WHAT TO DO
Beginning with the line that contains "Somut dava dosyasında satınalma", extract each line through the end of the listing below, with no additions or omissions.
--- START ---
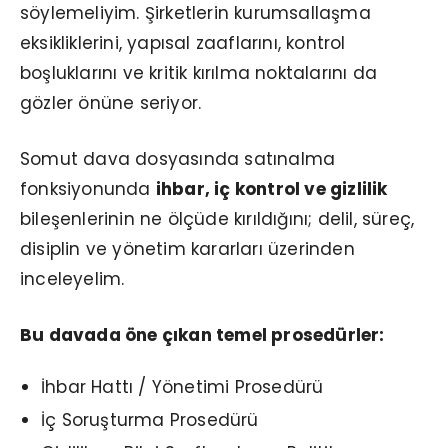
söylemeliyim. Şirketlerin kurumsallaşma
eksikliklerini, yapısal zaaflarını, kontrol
boşluklarını ve kritik kırılma noktalarını da
gözler önüne seriyor.
Somut dava dosyasında satınalma
fonksiyonunda
ihbar, iç kontrol ve gizlilik
bileşenlerinin ne ölçüde kırıldığını; delil, süreç,
disiplin ve yönetim kararları üzerinden
inceleyelim.
Bu davada öne çıkan temel prosedürler:
İhbar Hattı / Yönetimi Prosedürü
İç Soruşturma Prosedürü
--- END ---
WRITTEN RESPONSE
Somut dava dosyasında satınalma
fonksiyonunda
ihbar, iç kontrol ve gizlilik
bileşenlerinin ne ölçüde kırıldığını; delil, süreç,
disiplin ve yönetim kararları üzerinden
inceleyelim.
Bu davada öne çıkan temel prosedürler:
İhbar Hattı / Yönetimi Prosedürü
İç Soruşturma Prosedürü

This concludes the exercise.